The history of the city as we imagine it is told, on the one hand, by the Greek geographer Strabo, whose life spanned the 1st century BC and the 1st century AD, and on the other by the outcome of the excavations conducted starting from the early 20th century.
At the end of the 7th century BC, the citizens of the Magna Graecia city of Sibari (in present-day Calabria) wanted to own a stronghold on the Tyrrhenian Sea, as well as on the Ionian Sea, to trade with the Etruscans. They travelled from one sea to the other, perhaps guided by Poseidon, the sea god: hence the possible origin of the name of the city they founded, Poseidonia. In actual fact, they first settled on the Agropoli headland where they also dedicated a shrine to the sea god, but soon, with a second massive arrival of settlers, they settled lower down, in the fertile valley of the Sele.
Poseidonia reached the zenith of its splendour and wealth between the mid-6th and mid-5th century BC: that was when the dwindling Etruscan commercial influence on the right bank of the Sele, and the destruction in 510 BC of the motherland Sibari, made room for the unchallenged rise of Poseidonia.

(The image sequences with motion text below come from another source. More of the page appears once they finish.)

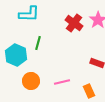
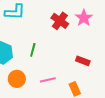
green line: (38, 43) -> (33, 50), moved

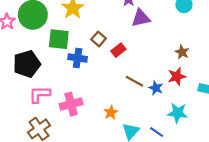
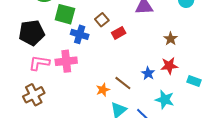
brown star: (182, 52) -> (171, 39), moved
brown line: (134, 81) -> (123, 83), moved
pink cross: (71, 104) -> (66, 61), moved

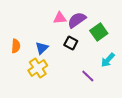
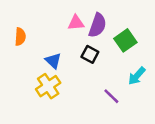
purple semicircle: (77, 20) -> (98, 25), turned 144
orange semicircle: (16, 46) -> (20, 37), moved
blue triangle: (42, 48) -> (53, 61), turned -32

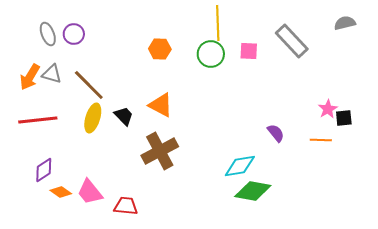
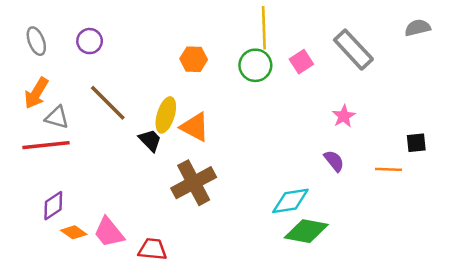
gray ellipse: (48, 34) -> (36, 41), moved
pink square: (249, 51) -> (301, 62), turned -36
gray triangle: (52, 74) -> (57, 117), moved
pink star: (328, 109) -> (344, 116), moved
yellow ellipse: (93, 118) -> (166, 115), moved

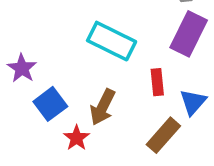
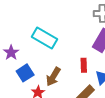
cyan rectangle: (112, 41) -> (45, 38), moved

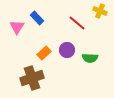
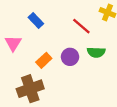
pink triangle: (17, 27) -> (13, 43), moved
green semicircle: (90, 58) -> (96, 52), moved

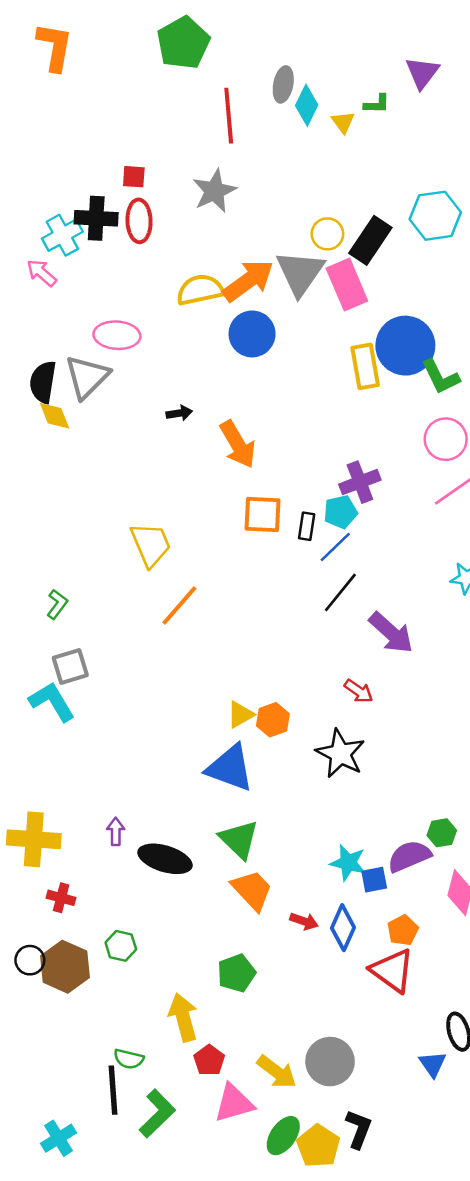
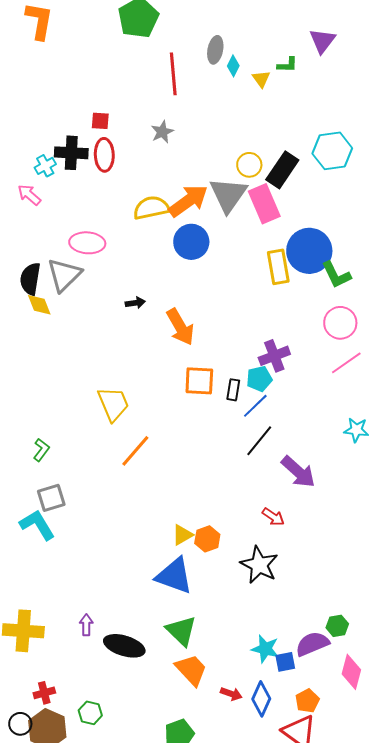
cyan diamond: (307, 105) -> (233, 66), size x0.7
gray star: (214, 191) -> (162, 132), size x0.7
cyan cross: (62, 235) -> (45, 166), size x0.7
red cross: (61, 898) -> (44, 693), moved, turned -30

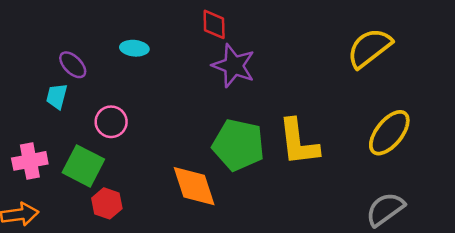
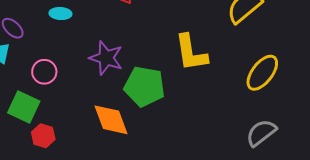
purple star: (234, 66) -> (106, 58), moved
yellow L-shape: (298, 142) -> (191, 53), moved

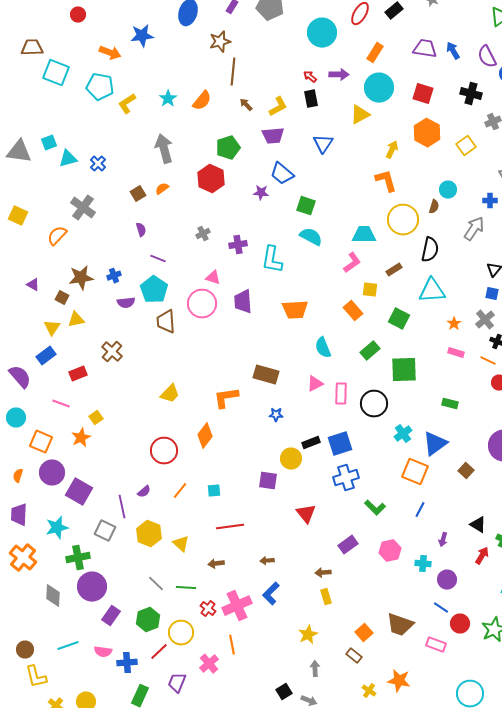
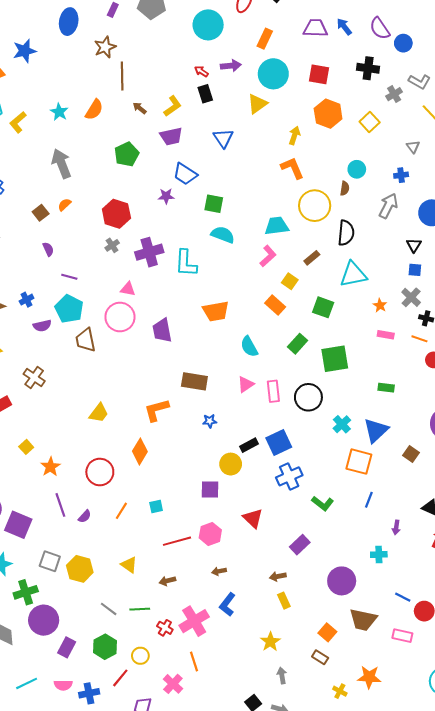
red hexagon: (211, 179) -> (116, 214), moved
purple cross: (238, 245) -> (149, 252), size x1.5
yellow square: (370, 290) -> (290, 281), turned 35
purple trapezoid: (243, 302) -> (162, 330), moved
orange star: (81, 438) -> (50, 467), moved
purple line: (122, 507) -> (60, 505), moved
yellow hexagon: (149, 534) -> (80, 569), moved
pink hexagon: (390, 551) -> (210, 534), moved
purple circle: (447, 580) -> (342, 581), moved, size x1.4
yellow circle: (181, 633) -> (140, 656), size x0.7

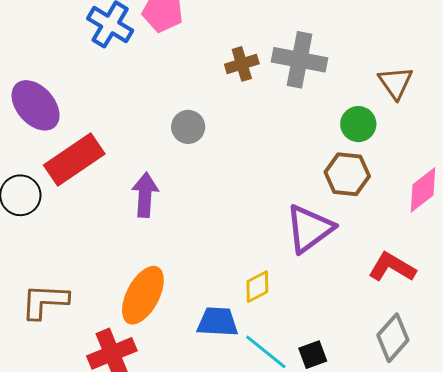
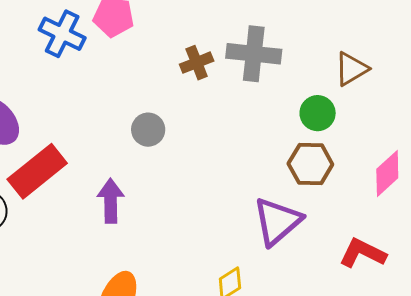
brown triangle: (396, 83) -> (351, 69), turned 39

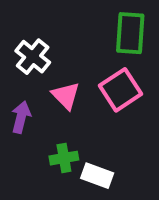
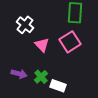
purple arrow: (21, 117) -> (19, 74), moved, turned 91
green cross: (64, 158) -> (41, 77), turned -32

What is more, many Sibarite refugees, with their proverbial wealth, found refuge in the city and endeavoured to give it a new boost.
Indeed, the city acquired the appearance it still has today – with the wide agora, the main square, in the middle, and the two main sanctuaries at the sides – between the 6th and 5th century BC. All its main monuments were also built in those years: the Basilica around 560 BC, the Temple of Ceres in 510, the Temple of Neptune in 460, and in the agora around 520 BC the heroon – the monumental shrine dedicated to the founding hero of the city – and in 480-470 the ekklesiasterion, the focal point of political meetings and decisions.